> **What the task requires**
Among the entries below, determine how many lines contain the word "therefore" and state only that figure.

> **Supplied records**
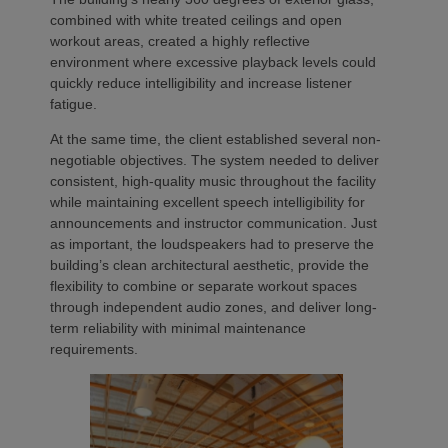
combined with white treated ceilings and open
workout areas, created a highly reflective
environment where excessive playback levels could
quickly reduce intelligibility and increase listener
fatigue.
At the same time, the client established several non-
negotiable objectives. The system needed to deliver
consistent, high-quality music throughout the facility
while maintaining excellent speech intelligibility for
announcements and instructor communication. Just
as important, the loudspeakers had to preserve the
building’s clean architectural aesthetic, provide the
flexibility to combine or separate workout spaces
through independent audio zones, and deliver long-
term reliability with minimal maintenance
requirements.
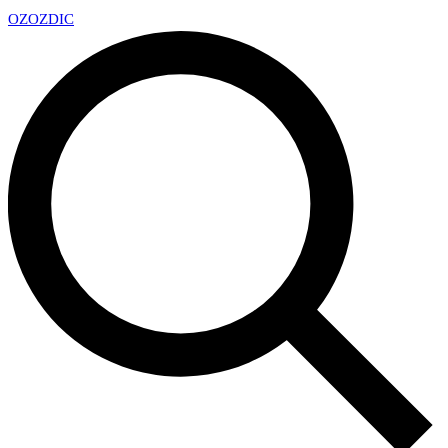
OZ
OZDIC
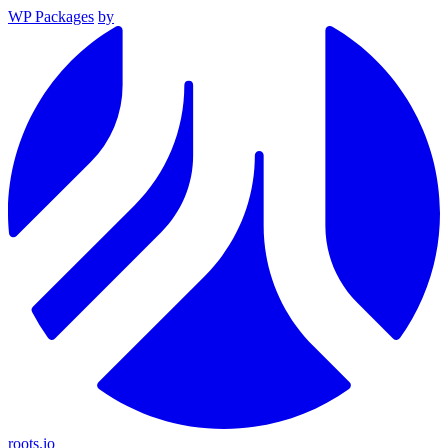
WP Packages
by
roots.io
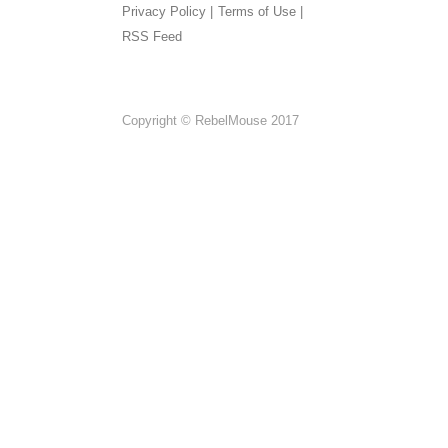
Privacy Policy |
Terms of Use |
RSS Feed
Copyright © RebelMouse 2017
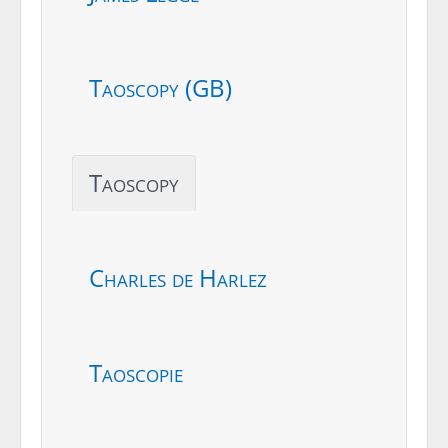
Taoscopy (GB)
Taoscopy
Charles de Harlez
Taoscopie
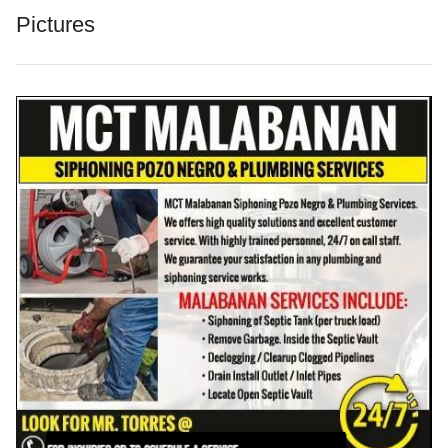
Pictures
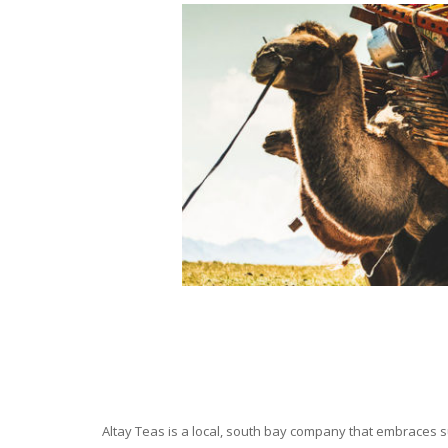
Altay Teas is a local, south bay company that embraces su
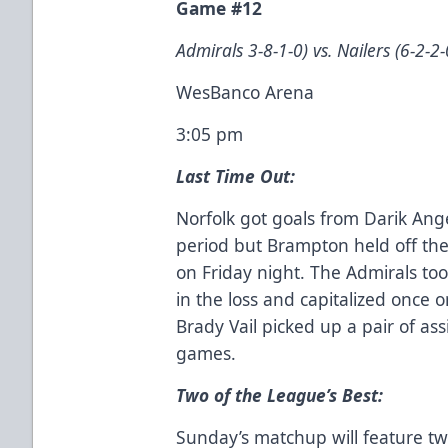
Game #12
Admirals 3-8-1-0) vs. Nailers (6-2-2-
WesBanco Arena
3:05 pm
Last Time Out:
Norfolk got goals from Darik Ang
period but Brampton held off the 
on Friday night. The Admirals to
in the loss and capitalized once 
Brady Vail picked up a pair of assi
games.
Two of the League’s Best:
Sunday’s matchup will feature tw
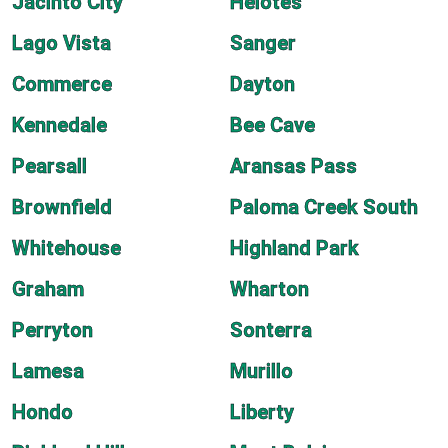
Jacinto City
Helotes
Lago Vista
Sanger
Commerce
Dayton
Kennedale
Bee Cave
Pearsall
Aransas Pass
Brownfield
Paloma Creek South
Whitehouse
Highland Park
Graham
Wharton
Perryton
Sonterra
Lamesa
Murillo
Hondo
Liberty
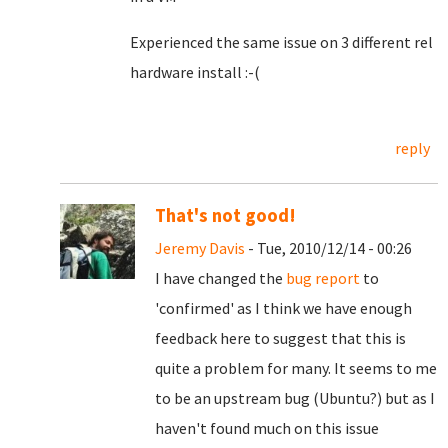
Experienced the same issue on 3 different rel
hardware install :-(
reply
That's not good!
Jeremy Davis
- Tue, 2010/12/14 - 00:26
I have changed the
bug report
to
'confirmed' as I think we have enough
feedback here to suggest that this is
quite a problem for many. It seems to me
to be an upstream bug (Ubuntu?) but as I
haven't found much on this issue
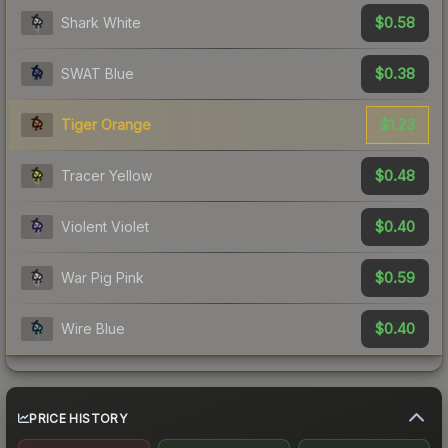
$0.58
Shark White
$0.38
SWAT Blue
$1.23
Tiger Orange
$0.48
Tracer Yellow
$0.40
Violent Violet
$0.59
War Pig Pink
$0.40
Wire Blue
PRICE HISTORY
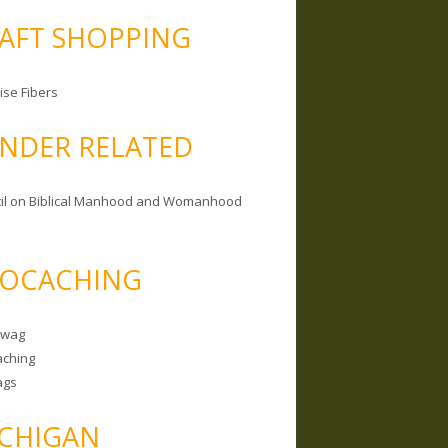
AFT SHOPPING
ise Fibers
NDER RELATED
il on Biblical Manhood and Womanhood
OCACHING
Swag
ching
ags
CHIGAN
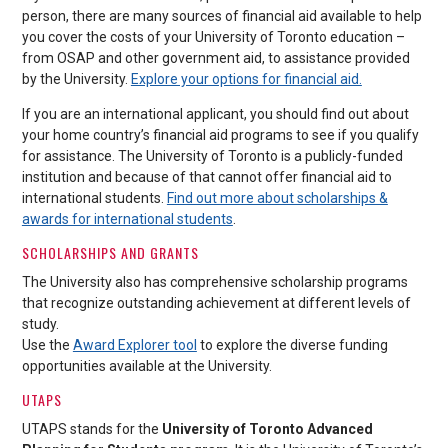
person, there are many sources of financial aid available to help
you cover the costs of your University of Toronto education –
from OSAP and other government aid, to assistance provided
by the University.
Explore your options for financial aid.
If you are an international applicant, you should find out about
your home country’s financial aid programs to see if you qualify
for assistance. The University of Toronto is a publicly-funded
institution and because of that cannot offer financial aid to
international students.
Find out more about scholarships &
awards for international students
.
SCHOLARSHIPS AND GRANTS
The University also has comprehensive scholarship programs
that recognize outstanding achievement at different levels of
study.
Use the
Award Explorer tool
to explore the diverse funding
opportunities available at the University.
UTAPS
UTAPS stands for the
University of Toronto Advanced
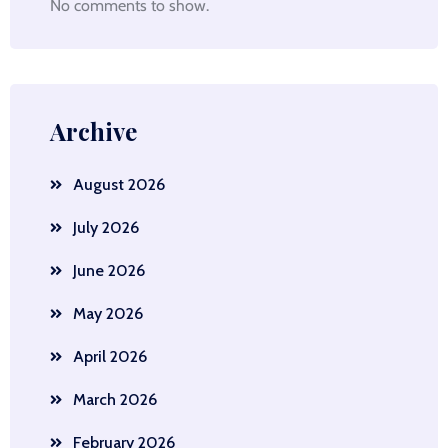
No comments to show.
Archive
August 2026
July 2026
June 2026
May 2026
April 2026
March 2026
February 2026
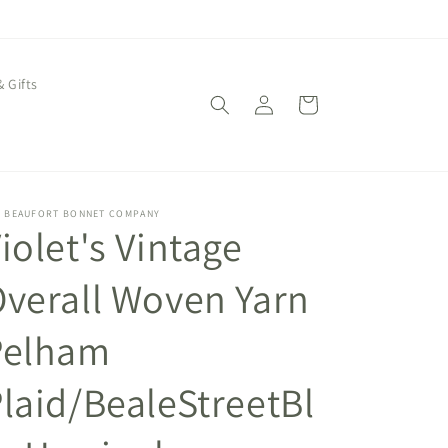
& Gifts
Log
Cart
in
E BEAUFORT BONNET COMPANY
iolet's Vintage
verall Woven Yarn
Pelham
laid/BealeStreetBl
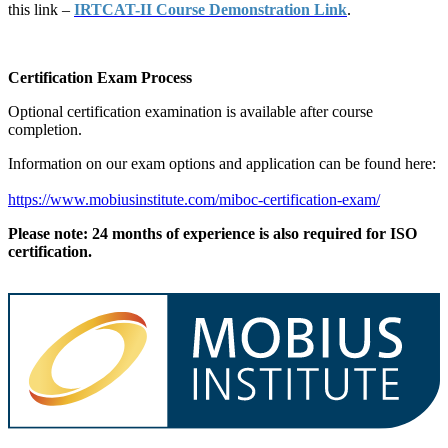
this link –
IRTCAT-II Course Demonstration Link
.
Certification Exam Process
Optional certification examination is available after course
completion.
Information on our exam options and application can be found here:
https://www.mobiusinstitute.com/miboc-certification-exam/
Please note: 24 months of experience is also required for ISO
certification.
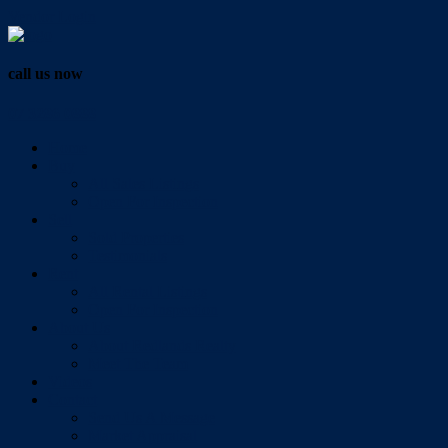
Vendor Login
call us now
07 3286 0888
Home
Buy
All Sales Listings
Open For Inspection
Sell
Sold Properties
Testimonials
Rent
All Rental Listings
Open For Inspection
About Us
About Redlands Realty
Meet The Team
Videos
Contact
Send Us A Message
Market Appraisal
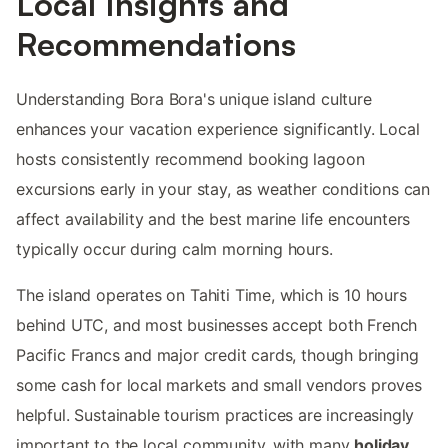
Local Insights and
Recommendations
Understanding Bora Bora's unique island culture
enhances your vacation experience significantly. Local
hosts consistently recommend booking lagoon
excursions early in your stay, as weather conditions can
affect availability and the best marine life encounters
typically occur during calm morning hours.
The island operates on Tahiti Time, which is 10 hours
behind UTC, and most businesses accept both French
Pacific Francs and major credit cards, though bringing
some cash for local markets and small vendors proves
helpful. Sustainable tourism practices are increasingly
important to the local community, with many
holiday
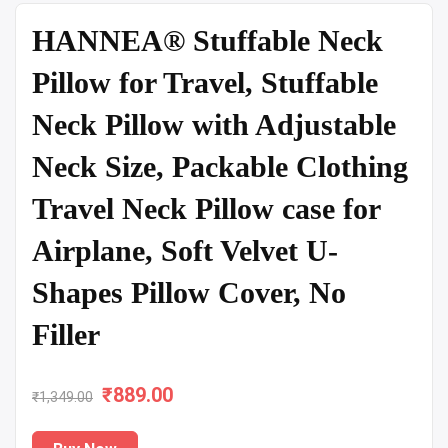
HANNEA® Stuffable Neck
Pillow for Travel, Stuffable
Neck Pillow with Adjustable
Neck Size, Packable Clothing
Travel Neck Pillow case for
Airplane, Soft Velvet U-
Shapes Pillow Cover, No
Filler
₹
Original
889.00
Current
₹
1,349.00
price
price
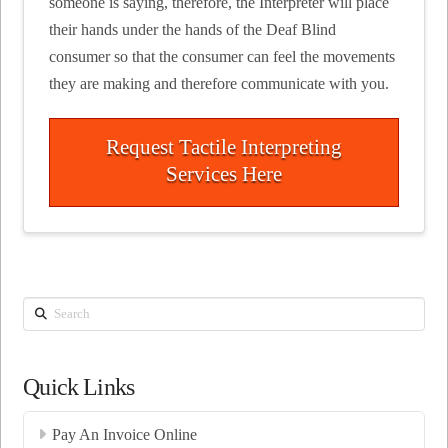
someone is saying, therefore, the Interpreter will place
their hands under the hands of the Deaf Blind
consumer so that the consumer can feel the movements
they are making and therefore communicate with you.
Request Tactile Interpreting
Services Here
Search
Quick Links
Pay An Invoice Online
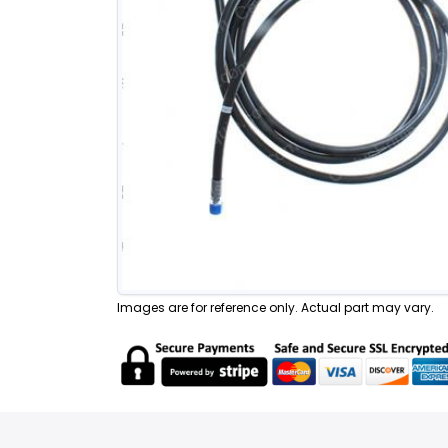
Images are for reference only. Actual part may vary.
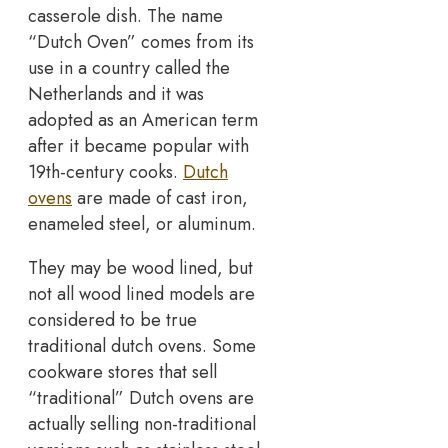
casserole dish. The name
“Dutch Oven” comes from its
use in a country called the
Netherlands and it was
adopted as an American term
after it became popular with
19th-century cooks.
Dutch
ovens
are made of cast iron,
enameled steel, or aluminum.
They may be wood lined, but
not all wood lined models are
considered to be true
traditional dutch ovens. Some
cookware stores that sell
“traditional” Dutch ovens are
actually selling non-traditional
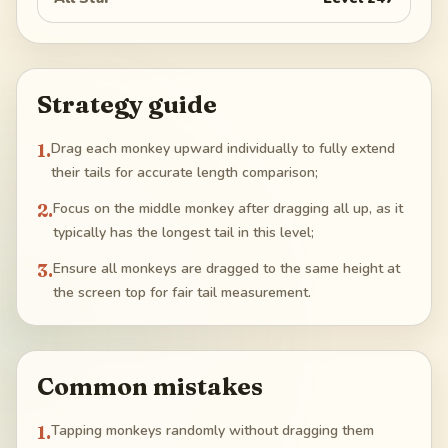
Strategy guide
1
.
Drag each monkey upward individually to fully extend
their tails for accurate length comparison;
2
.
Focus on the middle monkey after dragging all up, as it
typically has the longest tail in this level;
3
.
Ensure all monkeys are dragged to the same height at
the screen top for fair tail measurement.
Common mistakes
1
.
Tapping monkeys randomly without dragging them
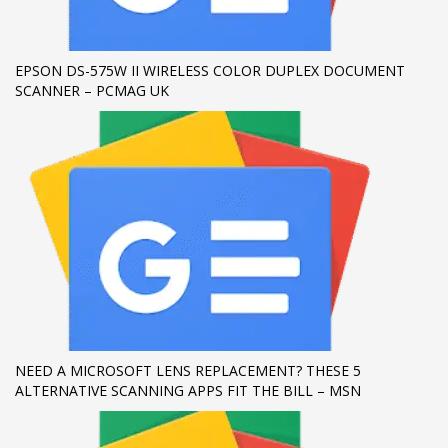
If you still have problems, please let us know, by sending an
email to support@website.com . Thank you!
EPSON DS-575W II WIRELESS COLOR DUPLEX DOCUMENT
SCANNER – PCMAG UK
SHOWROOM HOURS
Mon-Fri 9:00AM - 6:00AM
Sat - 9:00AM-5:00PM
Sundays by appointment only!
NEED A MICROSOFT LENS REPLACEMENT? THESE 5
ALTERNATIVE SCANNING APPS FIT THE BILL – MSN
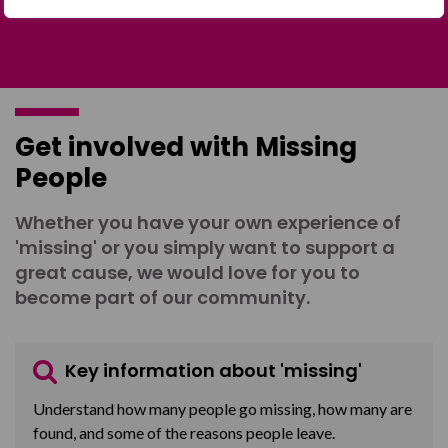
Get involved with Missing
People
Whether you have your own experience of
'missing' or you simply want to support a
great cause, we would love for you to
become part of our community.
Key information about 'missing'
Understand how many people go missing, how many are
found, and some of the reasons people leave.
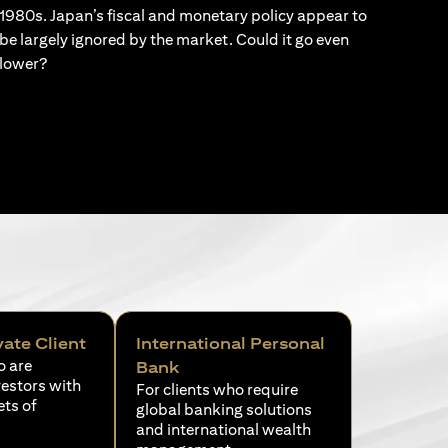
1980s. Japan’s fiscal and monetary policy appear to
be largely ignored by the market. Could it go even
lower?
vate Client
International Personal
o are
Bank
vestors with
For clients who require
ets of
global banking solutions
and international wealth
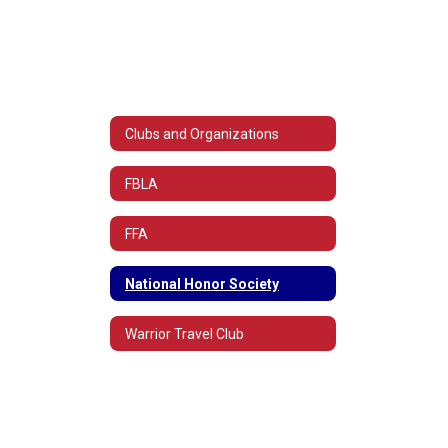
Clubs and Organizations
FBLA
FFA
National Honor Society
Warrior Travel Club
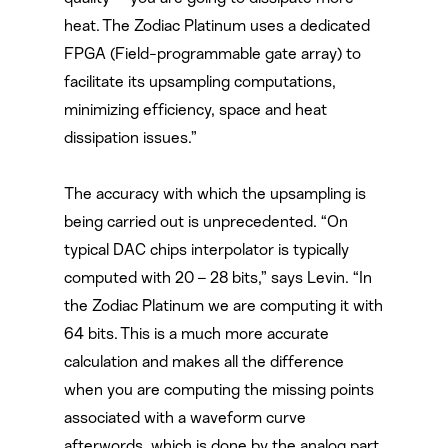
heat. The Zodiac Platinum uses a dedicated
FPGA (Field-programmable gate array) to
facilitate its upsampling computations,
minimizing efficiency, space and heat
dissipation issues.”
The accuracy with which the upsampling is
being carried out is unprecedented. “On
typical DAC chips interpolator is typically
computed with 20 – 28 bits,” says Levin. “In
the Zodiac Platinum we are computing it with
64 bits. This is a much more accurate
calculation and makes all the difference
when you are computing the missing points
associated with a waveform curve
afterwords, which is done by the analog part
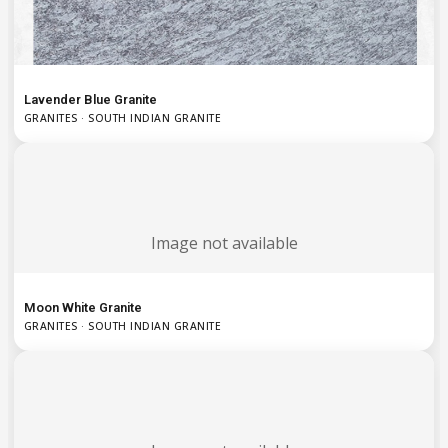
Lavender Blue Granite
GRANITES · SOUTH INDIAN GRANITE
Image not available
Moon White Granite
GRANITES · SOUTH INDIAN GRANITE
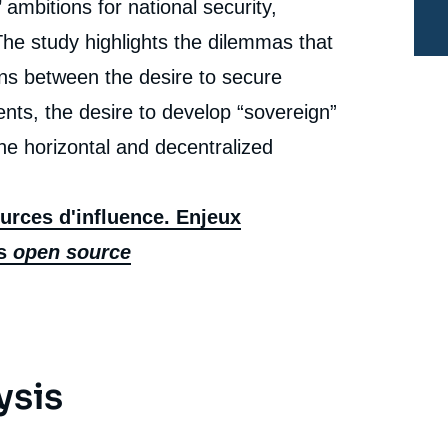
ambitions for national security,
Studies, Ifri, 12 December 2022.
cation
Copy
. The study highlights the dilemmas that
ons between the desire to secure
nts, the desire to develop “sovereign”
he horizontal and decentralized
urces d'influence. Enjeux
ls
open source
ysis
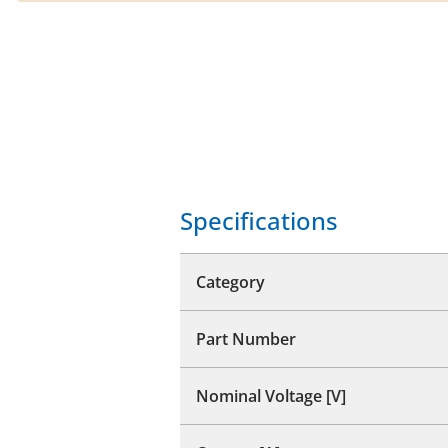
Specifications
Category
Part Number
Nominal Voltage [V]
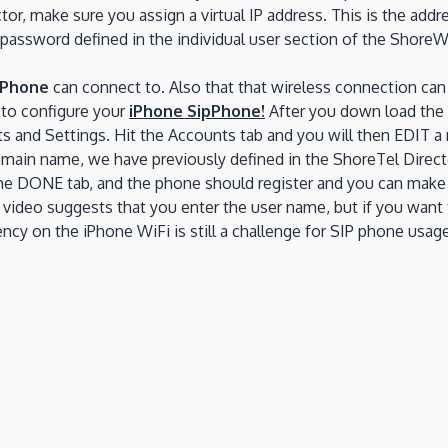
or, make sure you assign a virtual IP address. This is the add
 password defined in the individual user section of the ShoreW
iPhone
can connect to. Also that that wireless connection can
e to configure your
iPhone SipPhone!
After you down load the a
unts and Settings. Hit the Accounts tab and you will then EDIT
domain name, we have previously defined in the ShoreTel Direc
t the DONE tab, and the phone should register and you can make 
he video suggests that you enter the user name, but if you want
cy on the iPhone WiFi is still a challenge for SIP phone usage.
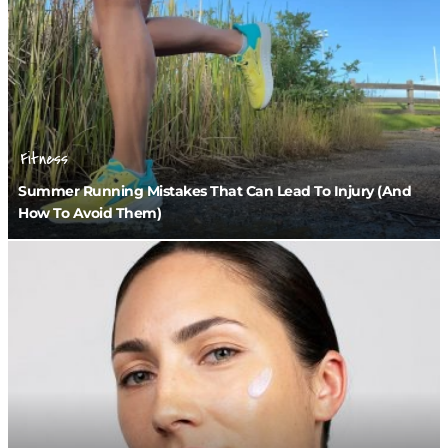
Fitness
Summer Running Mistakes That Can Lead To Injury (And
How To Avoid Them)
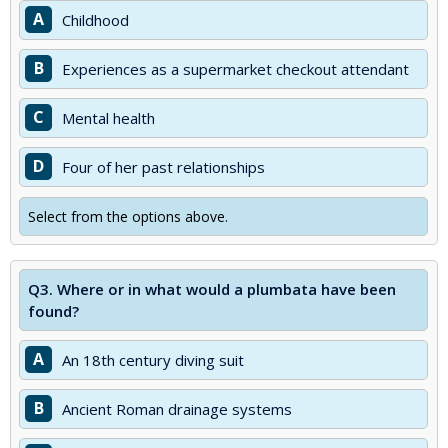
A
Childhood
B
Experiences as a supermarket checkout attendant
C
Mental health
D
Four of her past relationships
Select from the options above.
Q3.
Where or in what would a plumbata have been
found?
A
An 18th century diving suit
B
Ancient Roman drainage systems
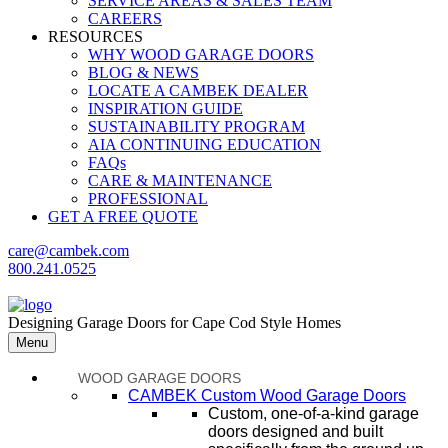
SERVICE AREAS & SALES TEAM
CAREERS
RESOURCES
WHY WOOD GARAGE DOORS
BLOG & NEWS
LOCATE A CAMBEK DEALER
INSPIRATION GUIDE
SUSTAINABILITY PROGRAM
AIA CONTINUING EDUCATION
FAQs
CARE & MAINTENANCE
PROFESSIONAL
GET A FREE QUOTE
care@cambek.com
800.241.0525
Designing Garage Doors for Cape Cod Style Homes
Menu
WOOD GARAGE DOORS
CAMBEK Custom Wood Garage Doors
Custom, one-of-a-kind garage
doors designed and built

> **Exercise solution**
2